* PROBLEM REQUIREMENTS *
Print all of the entries exactly, minus the pictures.

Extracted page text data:
++++

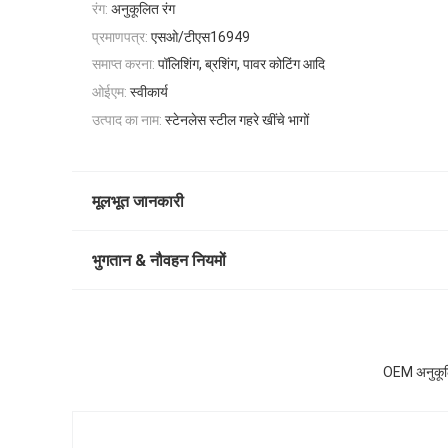
रंग:
अनुकूलित रंग
प्रमाणपत्र:
एसओ/टीएस16949
समाप्त करना:
पॉलिशिंग, ब्रशिंग, पावर कोटिंग आदि
ओईएम:
स्वीकार्य
उत्पाद का नाम:
स्टेनलेस स्टील गहरे खींचे भागों
मूलभूत जानकारी
भुगतान & नौवहन नियमों
OEM अनुकूलित 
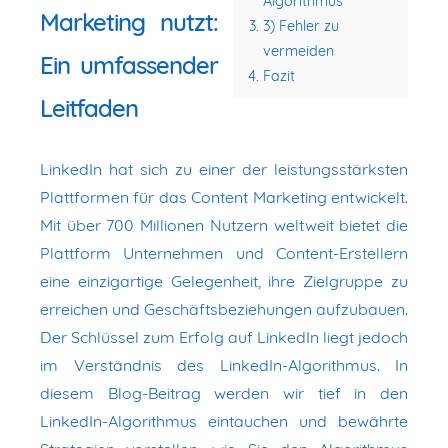
Algorithmus
Marketing nutzt:
3) Fehler zu
vermeiden
Ein umfassender
Fazit
Leitfaden
LinkedIn hat sich zu einer der leistungsstärksten
Plattformen für das Content Marketing entwickelt.
Mit über 700 Millionen Nutzern weltweit bietet die
Plattform Unternehmen und Content-Erstellern
eine einzigartige Gelegenheit, ihre Zielgruppe zu
erreichen und Geschäftsbeziehungen aufzubauen.
Der Schlüssel zum Erfolg auf LinkedIn liegt jedoch
im Verständnis des LinkedIn-Algorithmus. In
diesem Blog-Beitrag werden wir tief in den
LinkedIn-Algorithmus eintauchen und bewährte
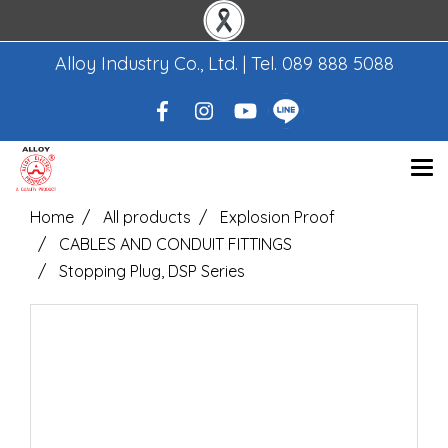
Alloy Industry Co., Ltd. | Tel.
089 888 5088
Home
All products
Explosion Proof
CABLES AND CONDUIT FITTINGS
Stopping Plug, DSP Series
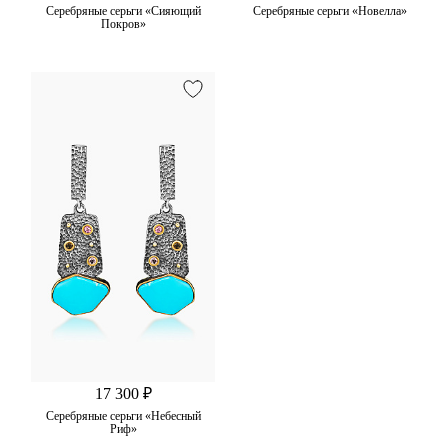
Серебряные серьги «Сияющий
Серебряные серьги «Новелла»
Покров»
17 300 ₽
Серебряные серьги «Небесный
Риф»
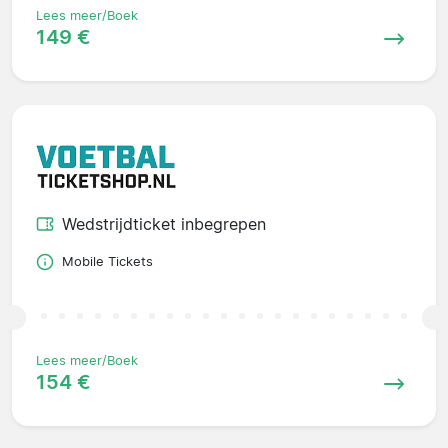
Lees meer/Boek
149 €
Wedstrijdticket inbegrepen
Mobile Tickets
Lees meer/Boek
154 €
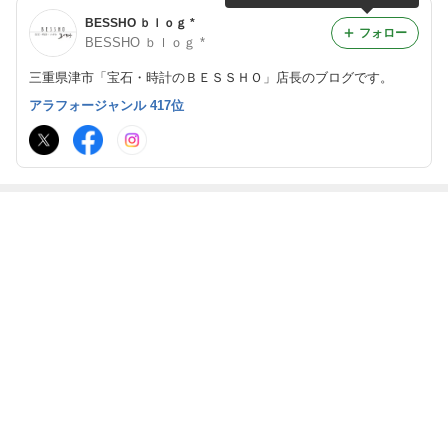
BESSHO ｂｌｏｇ *
フォロー
BESSHO ｂｌｏｇ *
三重県津市「宝石・時計のＢＥＳＳＨＯ」店長のブログです。
アラフォージャンル 417位
最近の画像つき記事
サングラス各種
久々にディープ
平成の大合併か
やめられませ
入荷中！
大門。って話。
ら20年。って
ん。って話。
話。
もっと見る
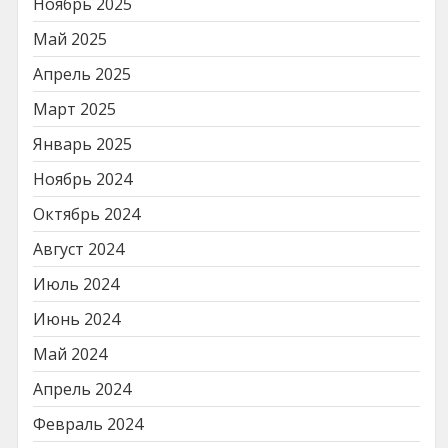
Ноябрь 2025
Май 2025
Апрель 2025
Март 2025
Январь 2025
Ноябрь 2024
Октябрь 2024
Август 2024
Июль 2024
Июнь 2024
Май 2024
Апрель 2024
Февраль 2024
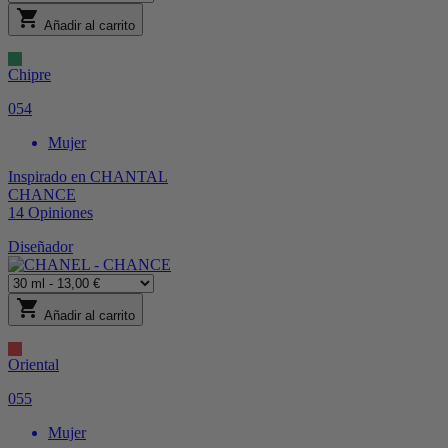
shopping_cart
Añadir al carrito
Chipre
054
Mujer
Inspirado en
CHANTAL
CHANCE
14
Opiniones
Diseñador
shopping_cart
Añadir al carrito
Oriental
055
Mujer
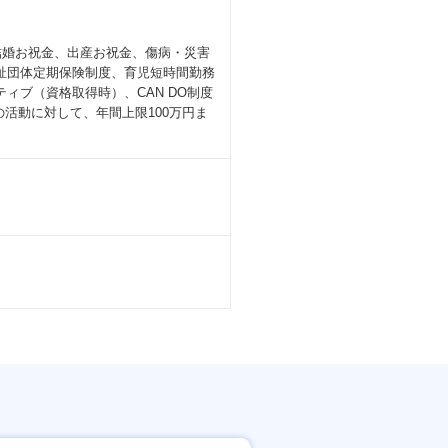
、結婚お祝金、出産お祝金、傷病・災害
祉団体定期保険制度、育児短時間勤務
ンティブ（資格取得時）、CAN DO制度
の活動に対して、年間上限100万円ま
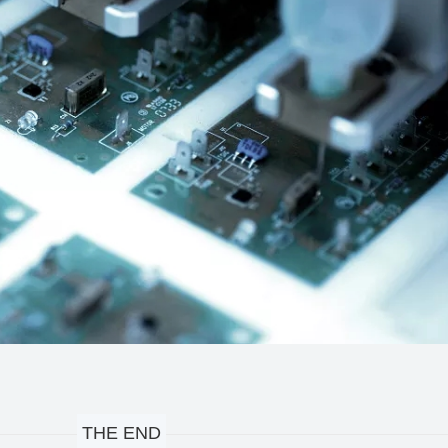
THE END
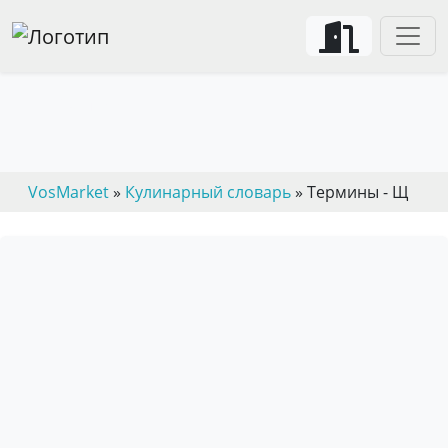
Термины - Щ
VosMarket
»
Кулинарный словарь
» Термины - Щ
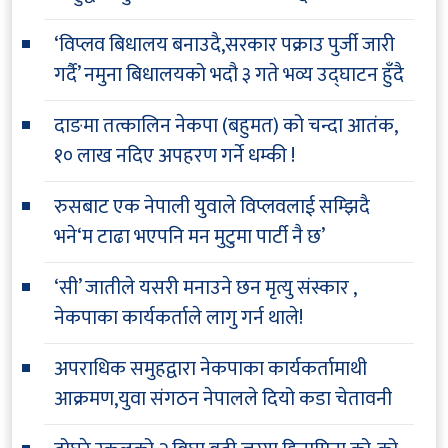
‘विप्लव बिधालय बनाउदै,सरकार पक्राउ पुर्जी जारी
गर्दै’ नमुना बिधालयको भदौ ३ गते भव्य उद्घाटन हुँदै
दाङमा तत्कालिन नेकपा (बहुमत) को चन्दा आतंक,
१० लाख नदिए अपहरण गर्ने धम्की !
रुसबाट एक नेपाली युवाले विप्लवलाई सम्झिदै
भने‘म टाढा भएपनि मन मुटुमा पार्टी नै छ’
‘सी’ जातीले यसरी मनाउने छन मृत्यु संस्कार ,
नेकपाका कार्यकर्ताले लागु गर्न थाले!
अपराधिक समुहद्वारा नेकपाका कार्यकर्तामाथी
आक्रमण,युवा संगठन नेपालले दियो कडा चेतावनी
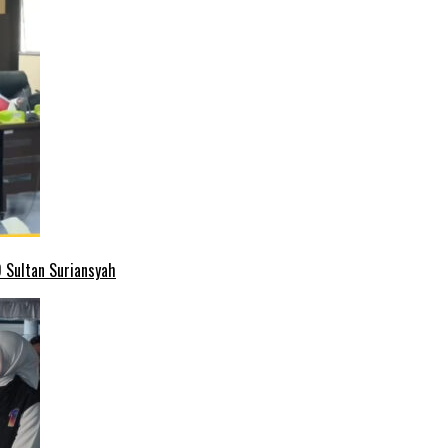
 Sultan Suriansyah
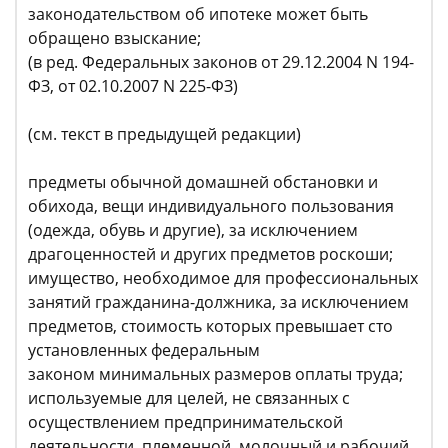
законодательством об ипотеке может быть
обращено взыскание;
(в ред. Федеральных законов от 29.12.2004 N 194-
ФЗ, от 02.10.2007 N 225-ФЗ)
(см. текст в предыдущей редакции)
предметы обычной домашней обстановки и
обихода, вещи индивидуального пользования
(одежда, обувь и другие), за исключением
драгоценностей и других предметов роскоши;
имущество, необходимое для профессиональных
занятий гражданина-должника, за исключением
предметов, стоимость которых превышает сто
установленных федеральным
законом минимальных размеров оплаты труда;
используемые для целей, не связанных с
осуществлением предпринимательской
деятельности, племенной, молочный и рабочий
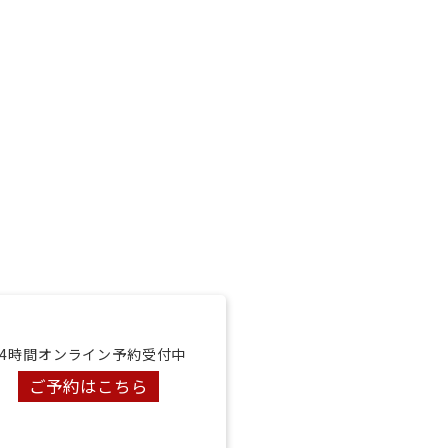
24時間オンライン予約受付中
ご予約はこちら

++++

* TASK ANSWER *
रंग:
अनुकूलित रंग
प्रमाणपत्र:
एसओ/टीएस16949
समाप्त करना:
पॉलिशिंग, ब्रशिंग, पावर कोटिंग आदि
ओईएम:
स्वीकार्य
उत्पाद का नाम:
स्टेनलेस स्टील गहरे खींचे भागों
मूलभूत जानकारी
भुगतान & नौवहन नियमों
OEM अनुकूलित 
Algorithmus
Marketing nutzt:
3) Fehler zu
vermeiden
Ein umfassender
Fazit
Leitfaden
LinkedIn hat sich zu einer der leistungsstärksten
Plattformen für das Content Marketing entwickelt.
Mit über 700 Millionen Nutzern weltweit bietet die
Plattform Unternehmen und Content-Erstellern
eine einzigartige Gelegenheit, ihre Zielgruppe zu
erreichen und Geschäftsbeziehungen aufzubauen.
Der Schlüssel zum Erfolg auf LinkedIn liegt jedoch
im Verständnis des LinkedIn-Algorithmus. In
diesem Blog-Beitrag werden wir tief in den
LinkedIn-Algorithmus eintauchen und bewährte
Alloy Industry Co., Ltd. | Tel.
089 888 5088
Home
All products
Explosion Proof
CABLES AND CONDUIT FITTINGS
Stopping Plug, DSP Series
Серебряные серьги «Сияющий
Серебряные серьги «Новелла»
Покров»
17 300 ₽
Серебряные серьги «Небесный
Риф»
Lees meer/Boek
149 €
Wedstrijdticket inbegrepen
Mobile Tickets
Lees meer/Boek
154 €
BESSHO ｂｌｏｇ *
フォロー
BESSHO ｂｌｏｇ *
三重県津市「宝石・時計のＢＥＳＳＨＯ」店長のブログです。
アラフォージャンル 417位
最近の画像つき記事
サングラス各種
久々にディープ
平成の大合併か
やめられませ
入荷中！
大門。って話。
ら20年。って
ん。って話。
話。
もっと見る
Ноябрь 2025
Май 2025
Апрель 2025
Март 2025
Январь 2025
Ноябрь 2024
Октябрь 2024
Август 2024
Июль 2024
Июнь 2024
Май 2024
Апрель 2024
Февраль 2024
shopping_cart
Añadir al carrito
Chipre
054
Mujer
Inspirado en
CHANTAL
CHANCE
14
Opiniones
Diseñador
shopping_cart
Añadir al carrito
Oriental
055
Mujer
、結婚お祝金、出産お祝金、傷病・災害
祉団体定期保険制度、育児短時間勤務
ンティブ（資格取得時）、CAN DO制度
の活動に対して、年間上限100万円ま
THE END
Термины - Щ
VosMarket
»
Кулинарный словарь
» Термины - Щ
‘विप्लव बिधालय बनाउदै,सरकार पक्राउ पुर्जी जारी
गर्दै’ नमुना बिधालयको भदौ ३ गते भव्य उद्घाटन हुँदै
दाङमा तत्कालिन नेकपा (बहुमत) को चन्दा आतंक,
१० लाख नदिए अपहरण गर्ने धम्की !
रुसबाट एक नेपाली युवाले विप्लवलाई सम्झिदै
भने‘म टाढा भएपनि मन मुटुमा पार्टी नै छ’
‘सी’ जातीले यसरी मनाउने छन मृत्यु संस्कार ,
नेकपाका कार्यकर्ताले लागु गर्न थाले!
अपराधिक समुहद्वारा नेकपाका कार्यकर्तामाथी
आक्रमण,युवा संगठन नेपालले दियो कडा चेतावनी
 Sultan Suriansyah
законодательством об ипотеке может быть
обращено взыскание;
(в ред. Федеральных законов от 29.12.2004 N 194-
ФЗ, от 02.10.2007 N 225-ФЗ)
(см. текст в предыдущей редакции)
предметы обычной домашней обстановки и
обихода, вещи индивидуального пользования
(одежда, обувь и другие), за исключением
драгоценностей и других предметов роскоши;
имущество, необходимое для профессиональных
занятий гражданина-должника, за исключением
предметов, стоимость которых превышает сто
установленных федеральным
законом минимальных размеров оплаты труда;
используемые для целей, не связанных с
осуществлением предпринимательской
деятельности, племенной, молочный и рабочий
24時間オンライン予約受付中
ご予約はこちら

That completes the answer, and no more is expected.